AIM OF THE TASK | Needed from the data below: all lines that contain the word "additional".
GIVEN INFORMATION START
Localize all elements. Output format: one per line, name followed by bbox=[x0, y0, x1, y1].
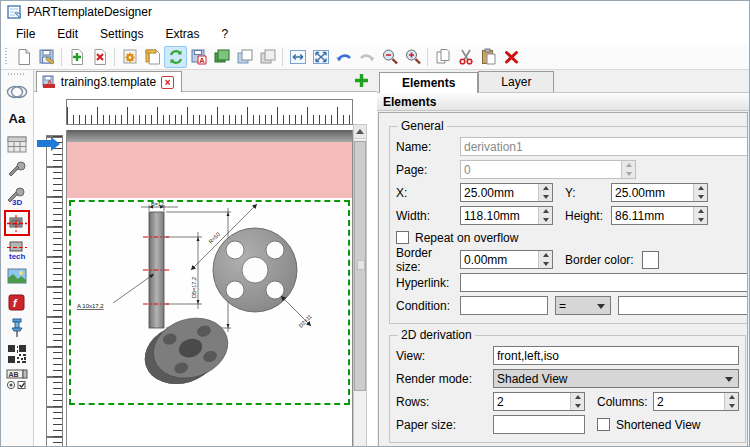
add-page-button[interactable] bbox=[65, 46, 88, 68]
menu-edit[interactable]: Edit bbox=[46, 25, 89, 43]
name-input[interactable] bbox=[460, 137, 748, 156]
columns-label: Columns: bbox=[585, 395, 653, 409]
y-field[interactable] bbox=[611, 183, 708, 202]
height-spinner[interactable] bbox=[693, 207, 707, 224]
spin-down-icon[interactable] bbox=[724, 402, 738, 411]
qrcode-tool-button[interactable] bbox=[4, 342, 30, 366]
spin-up-icon[interactable] bbox=[724, 393, 738, 402]
part-tool-button[interactable] bbox=[4, 158, 30, 182]
tab-elements[interactable]: Elements bbox=[379, 72, 478, 93]
scrollbar-thumb[interactable] bbox=[354, 141, 366, 391]
delete-button[interactable] bbox=[500, 46, 523, 68]
hyperlink-input[interactable] bbox=[460, 273, 748, 292]
undo-button[interactable] bbox=[332, 46, 355, 68]
tech-drawing-tool-icon: tech bbox=[6, 241, 28, 260]
spin-down-icon[interactable] bbox=[538, 193, 552, 202]
x-field[interactable] bbox=[460, 183, 553, 202]
qrcode-tool-icon bbox=[8, 345, 26, 363]
export-pdf-icon: A bbox=[190, 48, 208, 66]
border-size-field[interactable] bbox=[460, 250, 553, 269]
template-page[interactable]: B=12 D5=17,2 D=75 A 10x17,2 bbox=[66, 130, 353, 447]
shortened-view-checkbox[interactable] bbox=[597, 418, 610, 431]
menu-settings[interactable]: Settings bbox=[89, 25, 154, 43]
zoom-out-button[interactable] bbox=[378, 46, 401, 68]
template-setup-button[interactable] bbox=[141, 46, 164, 68]
page-settings-button[interactable] bbox=[118, 46, 141, 68]
tab-layer[interactable]: Layer bbox=[478, 71, 554, 92]
redo-button[interactable] bbox=[355, 46, 378, 68]
pin-tool-button[interactable] bbox=[4, 316, 30, 340]
page-input[interactable] bbox=[460, 160, 636, 179]
toolbar-grip[interactable] bbox=[3, 48, 9, 66]
tech-drawing-tool-button[interactable]: tech bbox=[4, 238, 30, 262]
vertical-scrollbar[interactable] bbox=[353, 124, 367, 447]
derivation-element-selected[interactable]: B=12 D5=17,2 D=75 A 10x17,2 bbox=[69, 200, 350, 405]
spin-down-icon[interactable] bbox=[538, 260, 552, 269]
paste-button[interactable] bbox=[477, 46, 500, 68]
overflow-band[interactable] bbox=[67, 142, 352, 198]
delete-page-button[interactable] bbox=[88, 46, 111, 68]
condition-operator-select[interactable]: = bbox=[555, 296, 611, 315]
new-document-button[interactable] bbox=[12, 46, 35, 68]
menu-file[interactable]: File bbox=[5, 25, 46, 43]
form-controls-tool-button[interactable]: AB bbox=[4, 368, 30, 392]
x-spinner[interactable] bbox=[538, 184, 552, 201]
derivation-2d-tool-button[interactable] bbox=[4, 210, 30, 236]
table-tool-button[interactable] bbox=[4, 132, 30, 156]
palette-grip[interactable] bbox=[8, 72, 26, 77]
condition-input-left[interactable] bbox=[460, 296, 548, 315]
spin-up-icon[interactable] bbox=[538, 251, 552, 260]
border-size-spinner[interactable] bbox=[538, 251, 552, 268]
copy-appearance-button[interactable] bbox=[256, 46, 279, 68]
menu-extras[interactable]: Extras bbox=[154, 25, 210, 43]
rows-field[interactable] bbox=[493, 392, 585, 411]
spin-up-icon[interactable] bbox=[538, 207, 552, 216]
cut-button[interactable] bbox=[454, 46, 477, 68]
page-field[interactable] bbox=[460, 160, 636, 179]
page-spinner[interactable] bbox=[621, 161, 635, 178]
height-field[interactable] bbox=[611, 206, 708, 225]
export-image-button[interactable] bbox=[210, 46, 233, 68]
tab-close-button[interactable]: × bbox=[161, 76, 174, 89]
spin-down-icon[interactable] bbox=[693, 216, 707, 225]
fit-page-button[interactable] bbox=[309, 46, 332, 68]
refresh-button[interactable] bbox=[164, 46, 187, 68]
render-mode-select[interactable]: Shaded View bbox=[493, 369, 739, 388]
spin-up-icon[interactable] bbox=[538, 184, 552, 193]
rows-spinner[interactable] bbox=[570, 393, 584, 410]
columns-field[interactable] bbox=[653, 392, 739, 411]
template-file-icon: A bbox=[42, 75, 56, 89]
spin-up-icon[interactable] bbox=[570, 393, 584, 402]
fit-width-button[interactable] bbox=[286, 46, 309, 68]
spin-down-icon[interactable] bbox=[621, 170, 635, 179]
copy-button[interactable] bbox=[431, 46, 454, 68]
shape-tool-button[interactable] bbox=[4, 80, 30, 104]
zoom-in-button[interactable] bbox=[401, 46, 424, 68]
spin-down-icon[interactable] bbox=[570, 402, 584, 411]
width-spinner[interactable] bbox=[538, 207, 552, 224]
view-input[interactable] bbox=[493, 346, 739, 365]
spin-down-icon[interactable] bbox=[538, 216, 552, 225]
menu-help[interactable]: ? bbox=[210, 25, 239, 43]
add-template-button[interactable] bbox=[354, 73, 369, 88]
text-tool-button[interactable]: Aa bbox=[4, 106, 30, 130]
part-3d-tool-button[interactable]: 3D bbox=[4, 184, 30, 208]
document-tab[interactable]: A training3.template × bbox=[36, 71, 182, 92]
flash-tool-button[interactable]: f bbox=[4, 290, 30, 314]
spin-up-icon[interactable] bbox=[621, 161, 635, 170]
duplicate-button[interactable] bbox=[233, 46, 256, 68]
columns-spinner[interactable] bbox=[724, 393, 738, 410]
spin-down-icon[interactable] bbox=[693, 193, 707, 202]
image-tool-button[interactable] bbox=[4, 264, 30, 288]
spin-up-icon[interactable] bbox=[693, 207, 707, 216]
condition-input-right[interactable] bbox=[618, 296, 748, 315]
repeat-on-overflow-checkbox[interactable] bbox=[396, 231, 409, 244]
export-pdf-button[interactable]: A bbox=[187, 46, 210, 68]
y-spinner[interactable] bbox=[693, 184, 707, 201]
spin-up-icon[interactable] bbox=[693, 184, 707, 193]
save-button[interactable] bbox=[35, 46, 58, 68]
paper-size-input[interactable] bbox=[493, 415, 585, 434]
width-field[interactable] bbox=[460, 206, 553, 225]
border-color-swatch[interactable] bbox=[642, 251, 659, 269]
scroll-up-button[interactable] bbox=[354, 125, 366, 139]
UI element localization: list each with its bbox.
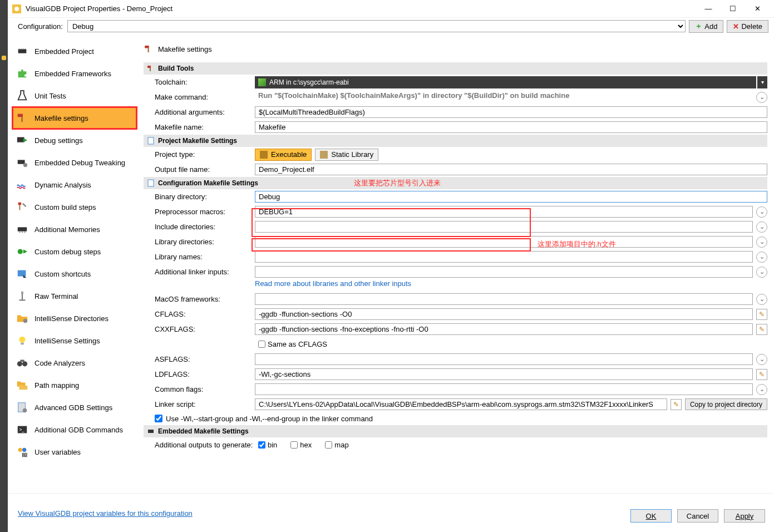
common-flags-input[interactable]	[255, 383, 753, 395]
label-output-file-name: Output file name:	[155, 165, 255, 174]
expand-button[interactable]: ⌄	[756, 294, 767, 305]
sidebar-item-custom-shortcuts[interactable]: Custom shortcuts	[12, 263, 137, 285]
console-icon: >_	[16, 423, 29, 436]
makefile-name-input[interactable]	[255, 121, 767, 133]
chevron-down-icon[interactable]: ▾	[757, 76, 767, 88]
expand-button[interactable]: ⌄	[756, 92, 767, 103]
output-hex-checkbox[interactable]: hex	[290, 441, 312, 449]
output-bin-checkbox[interactable]: bin	[258, 441, 277, 449]
expand-button[interactable]: ⌄	[756, 354, 767, 365]
document-icon	[147, 179, 155, 187]
label-asflags: ASFLAGS:	[155, 355, 255, 363]
chip-icon	[16, 45, 29, 58]
dialog-footer: View VisualGDB project variables for thi…	[8, 493, 774, 532]
library-names-input[interactable]	[255, 251, 753, 263]
pencil-icon[interactable]: ✎	[756, 324, 767, 335]
pencil-icon[interactable]: ✎	[756, 369, 767, 380]
label-library-directories: Library directories:	[155, 238, 255, 246]
cxxflags-input[interactable]	[255, 323, 753, 335]
sidebar-item-additional-memories[interactable]: Additional Memories	[12, 218, 137, 240]
puzzle-icon	[16, 67, 29, 80]
readmore-link[interactable]: Read more about libraries and other link…	[255, 279, 411, 288]
sidebar-item-embedded-project[interactable]: Embedded Project	[12, 40, 137, 62]
terminal-icon	[16, 289, 29, 303]
cflags-input[interactable]	[255, 308, 753, 320]
label-linker-script: Linker script:	[155, 400, 255, 408]
linker-script-input[interactable]	[255, 398, 667, 410]
svg-point-32	[23, 408, 27, 412]
sidebar-item-unit-tests[interactable]: Unit Tests	[12, 85, 137, 107]
label-preprocessor-macros: Preprocessor macros:	[155, 208, 255, 216]
apply-button[interactable]: Apply	[724, 509, 765, 523]
output-file-name-input[interactable]	[255, 164, 767, 175]
macos-frameworks-input[interactable]	[255, 293, 753, 305]
sidebar-item-dynamic-analysis[interactable]: Dynamic Analysis	[12, 174, 137, 196]
make-command-text: Run "$(ToolchainMake) $(ToolchainMakeArg…	[255, 91, 753, 103]
view-variables-link[interactable]: View VisualGDB project variables for thi…	[18, 509, 193, 518]
svg-marker-10	[23, 138, 27, 142]
section-project-makefile: Project Makefile Settings	[144, 135, 767, 147]
preprocessor-macros-input[interactable]	[255, 206, 753, 218]
expand-button[interactable]: ⌄	[756, 237, 767, 248]
svg-point-25	[23, 319, 27, 323]
cancel-button[interactable]: Cancel	[677, 509, 718, 523]
sidebar-item-embedded-frameworks[interactable]: Embedded Frameworks	[12, 62, 137, 85]
svg-rect-44	[260, 151, 268, 159]
sidebar-item-code-analyzers[interactable]: Code Analyzers	[12, 352, 137, 374]
expand-button[interactable]: ⌄	[756, 221, 767, 233]
additional-linker-inputs-input[interactable]	[255, 266, 753, 278]
ok-button[interactable]: OK	[630, 509, 672, 523]
sidebar-item-advanced-gdb-settings[interactable]: Advanced GDB Settings	[12, 396, 137, 418]
board-play-icon	[16, 134, 29, 147]
sidebar-item-label: Code Analyzers	[34, 359, 85, 367]
sidebar-item-additional-gdb-commands[interactable]: >_Additional GDB Commands	[12, 418, 137, 441]
svg-rect-41	[147, 66, 151, 68]
configuration-select[interactable]: Debug	[67, 20, 686, 32]
sidebar-item-user-variables[interactable]: {x}=User variables	[12, 441, 137, 463]
annotation-include-h-files: 这里添加项目中的.h文件	[538, 239, 616, 249]
sidebar-item-debug-settings[interactable]: Debug settings	[12, 129, 137, 151]
same-as-cflags-checkbox[interactable]: Same as CFLAGS	[258, 340, 327, 348]
maximize-button[interactable]: ☐	[721, 1, 745, 17]
sidebar-item-embedded-debug-tweaking[interactable]: Embedded Debug Tweaking	[12, 151, 137, 174]
pencil-icon[interactable]: ✎	[756, 309, 767, 320]
annotation-chip-model: 这里要把芯片型号引入进来	[354, 178, 441, 188]
sidebar: Embedded Project Embedded Frameworks Uni…	[8, 35, 140, 493]
label-library-names: Library names:	[155, 253, 255, 261]
sidebar-item-makefile-settings[interactable]: Makefile settings	[12, 107, 137, 129]
toolchain-selector[interactable]: ARM in c:\sysgcc\arm-eabi	[255, 76, 756, 88]
window-title: VisualGDB Project Properties - Demo_Proj…	[26, 4, 696, 13]
chip-gear-icon	[16, 156, 29, 169]
additional-args-input[interactable]	[255, 106, 767, 118]
sidebar-item-custom-debug-steps[interactable]: Custom debug steps	[12, 240, 137, 263]
label-additional-outputs: Additional outputs to generate:	[155, 441, 255, 449]
binary-directory-input[interactable]	[255, 191, 767, 203]
expand-button[interactable]: ⌄	[756, 252, 767, 263]
project-type-executable[interactable]: Executable	[255, 149, 312, 161]
expand-button[interactable]: ⌄	[756, 206, 767, 218]
expand-button[interactable]: ⌄	[756, 267, 767, 278]
sidebar-item-custom-build-steps[interactable]: Custom build steps	[12, 196, 137, 218]
sidebar-item-intellisense-directories[interactable]: IntelliSense Directories	[12, 307, 137, 329]
close-button[interactable]: ✕	[745, 1, 770, 17]
use-wl-group-checkbox[interactable]	[155, 415, 162, 422]
ldflags-input[interactable]	[255, 368, 753, 380]
output-map-checkbox[interactable]: map	[325, 441, 348, 449]
use-wl-group-label: Use -Wl,--start-group and -Wl,--end-grou…	[166, 415, 373, 423]
pencil-icon[interactable]: ✎	[671, 399, 682, 410]
sidebar-item-path-mapping[interactable]: Path mapping	[12, 374, 137, 396]
minimize-button[interactable]: —	[696, 1, 721, 17]
sidebar-item-intellisense-settings[interactable]: IntelliSense Settings	[12, 329, 137, 352]
sidebar-item-label: Custom debug steps	[34, 248, 101, 256]
sidebar-item-label: Dynamic Analysis	[34, 181, 91, 189]
expand-button[interactable]: ⌄	[756, 384, 767, 395]
copy-to-project-directory-button[interactable]: Copy to project directory	[685, 398, 767, 410]
sidebar-item-raw-terminal[interactable]: Raw Terminal	[12, 285, 137, 307]
hammer-icon	[144, 44, 154, 54]
project-type-static-library[interactable]: Static Library	[315, 149, 378, 161]
delete-configuration-button[interactable]: ✕Delete	[727, 20, 768, 33]
include-directories-input[interactable]	[255, 221, 753, 233]
add-configuration-button[interactable]: ＋Add	[689, 20, 723, 33]
library-directories-input[interactable]	[255, 236, 753, 248]
asflags-input[interactable]	[255, 353, 753, 365]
GIVEN INFORMATION END
RESULT |
sidebar-item-additional-memories[interactable]: Additional Memories	[12, 218, 137, 240]
additional-linker-inputs-input[interactable]	[255, 266, 753, 278]
sidebar-item-additional-gdb-commands[interactable]: >_Additional GDB Commands	[12, 418, 137, 441]
additional-args-input[interactable]	[255, 106, 767, 118]
label-additional-outputs: Additional outputs to generate:	[155, 441, 255, 449]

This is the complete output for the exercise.